■ **YOUR ASSIGNMENT**
Please give nothing except the number of lines in the records below that include the word "have".

■ **SOURCE RECORDS**
──────────
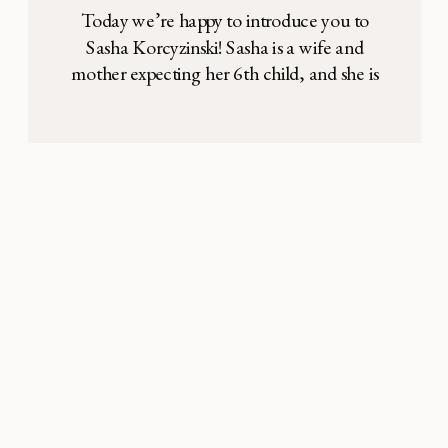
Today we’re happy to introduce you to
Sasha Korcyzinski! Sasha is a wife and
mother expecting her 6th child, and she is
also an incredibly talented professional
musician (she’s played with bands like
Foreigner and Transiberian Orchestra!). In
this interview, she’s sharing how she
realized that making room for music and
creativity has made her […]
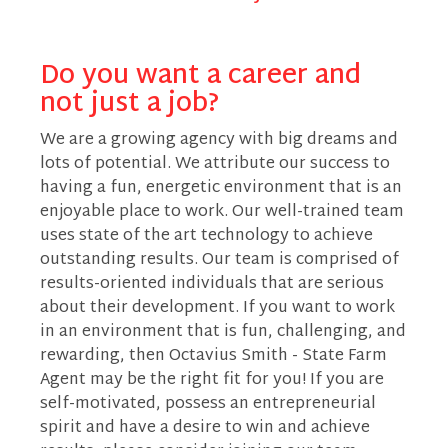
Do you want a career and
not just a job?
We are a growing agency with big dreams and
lots of potential. We attribute our success to
having a fun, energetic environment that is an
enjoyable place to work. Our well-trained team
uses state of the art technology to achieve
outstanding results. Our team is comprised of
results-oriented individuals that are serious
about their development. If you want to work
in an environment that is fun, challenging, and
rewarding, then Octavius Smith - State Farm
Agent may be the right fit for you! If you are
self-motivated, possess an entrepreneurial
spirit and have a desire to win and achieve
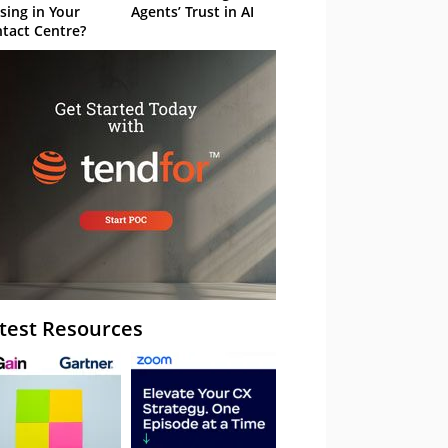
sing in Your
Agents’ Trust in AI
tact Centre?
test Resources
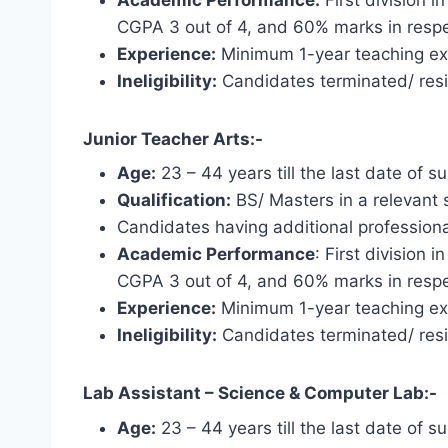
CGPA 3 out of 4, and 60% marks in respe
Experience:
Minimum 1-year teaching expe
Ineligibility:
Candidates terminated/ resi
Junior Teacher Arts:-
Age:
23 – 44 years till the last date of s
Qualification:
BS/ Masters in a relevant s
Candidates having additional professional
Academic Performance
: First division
CGPA 3 out of 4, and 60% marks in respe
Experience:
Minimum 1-year teaching expe
Ineligibility:
Candidates terminated/ resi
Lab Assistant – Science & Computer Lab:-
Age:
23 – 44 years till the last date of s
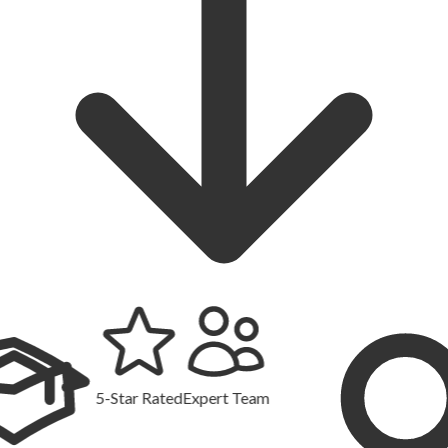
5-Star Rated
Expert Team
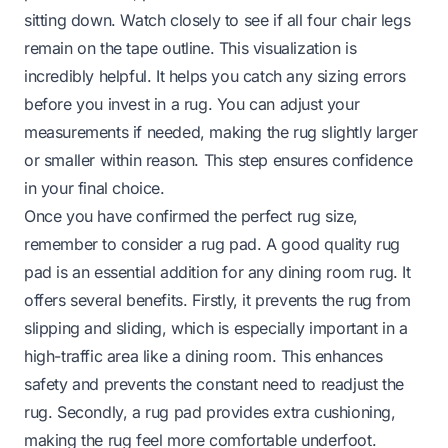
sitting down. Watch closely to see if all four chair legs
remain on the tape outline. This visualization is
incredibly helpful. It helps you catch any sizing errors
before you invest in a rug. You can adjust your
measurements if needed, making the rug slightly larger
or smaller within reason. This step ensures confidence
in your final choice.
Once you have confirmed the perfect rug size,
remember to consider a rug pad. A good quality rug
pad is an essential addition for any dining room rug. It
offers several benefits. Firstly, it prevents the rug from
slipping and sliding, which is especially important in a
high-traffic area like a dining room. This enhances
safety and prevents the constant need to readjust the
rug. Secondly, a rug pad provides extra cushioning,
making the rug feel more comfortable underfoot.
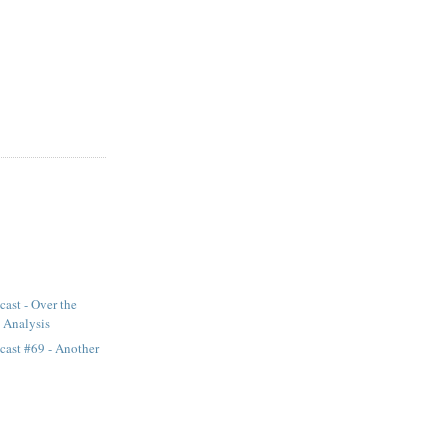
ast - Over the
 Analysis
cast #69 - Another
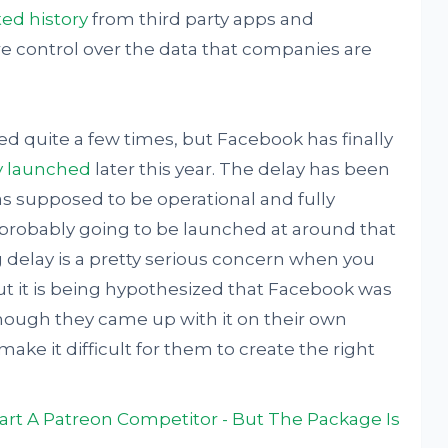
ted history
from third party apps and
e control over the data that companies are
d quite a few times, but Facebook has finally
ly launched
later this year. The delay has been
was supposed to be operational and fully
s probably going to be launched at around that
ng delay is a pretty serious concern when you
but it is being hypothesized that Facebook was
 though they came up with it on their own
make it difficult for them to create the right
rt A Patreon Competitor - But The Package Is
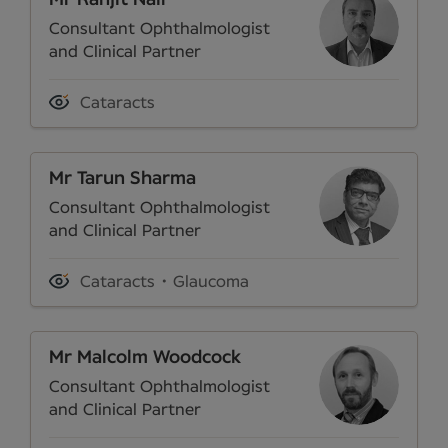
Consultant Ophthalmologist
and Clinical Partner
Cataracts
Mr Tarun Sharma
Consultant Ophthalmologist
and Clinical Partner
Cataracts
Glaucoma
Mr Malcolm Woodcock
Consultant Ophthalmologist
and Clinical Partner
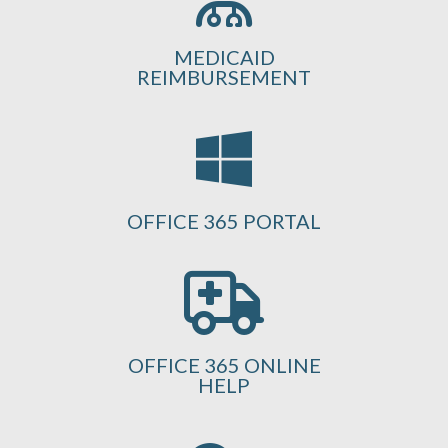
MEDICAID
REIMBURSEMENT
OFFICE 365 PORTAL
OFFICE 365 ONLINE
HELP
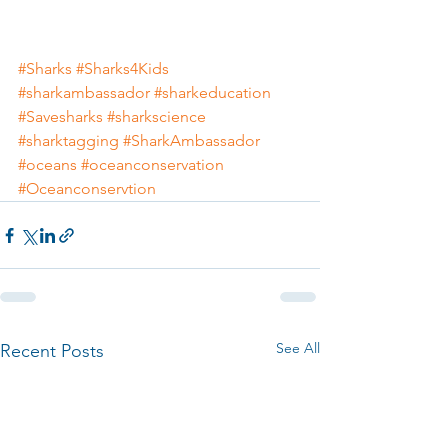
#Sharks
#Sharks4Kids
#sharkambassador
#sharkeducation
#Savesharks
#sharkscience
#sharktagging
#SharkAmbassador
#oceans
#oceanconservation
#Oceanconservtion
See All
Recent Posts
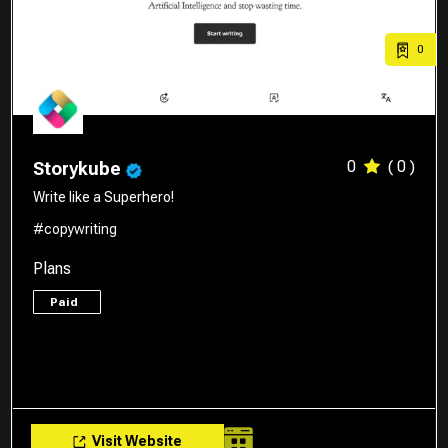
0
0
( 0 )
Storykube
Write like a Superhero!
#copywriting
Plans
Paid
Visit Website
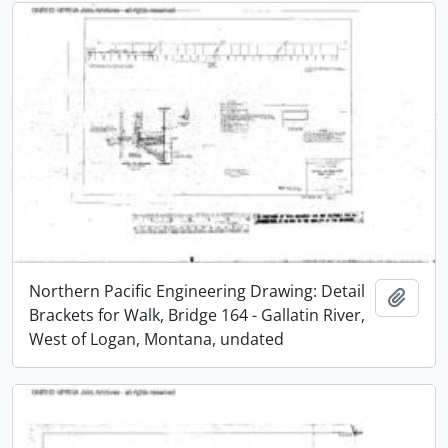
Northern Pacific Engineering Drawing: Detail
Add t
Brackets for Walk, Bridge 164 - Gallatin River,
West of Logan, Montana, undated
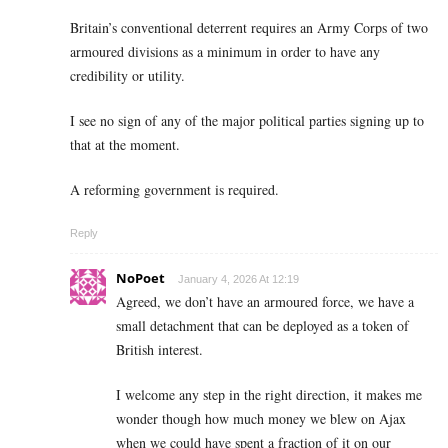
Britain’s conventional deterrent requires an Army Corps of two
armoured divisions as a minimum in order to have any
credibility or utility.
I see no sign of any of the major political parties signing up to
that at the moment.
A reforming government is required.
Reply
NoPoet
January 4, 2026 At 12:19
Agreed, we don’t have an armoured force, we have a
small detachment that can be deployed as a token of
British interest.
I welcome any step in the right direction, it makes me
wonder though how much money we blew on Ajax
when we could have spent a fraction of it on our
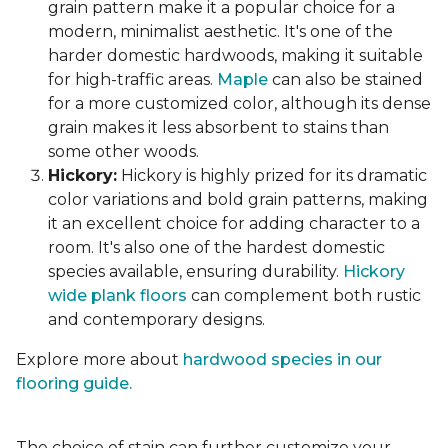
grain pattern make it a popular choice for a
modern, minimalist aesthetic. It's one of the
harder domestic hardwoods, making it suitable
for high-traffic areas.
Maple
can also be stained
for a more customized color, although its dense
grain makes it less absorbent to stains than
some other woods.
Hickory:
Hickory is highly prized for its dramatic
color variations and bold grain patterns, making
it an excellent choice for adding character to a
room. It's also one of the hardest domestic
species available, ensuring durability.
Hickory
wide plank floors
can complement both rustic
and contemporary designs.
Explore more about
hardwood species in our
flooring guide.
The choice of stain can further customize your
──────────
■ **REPLY TO THE EXERCISE**
5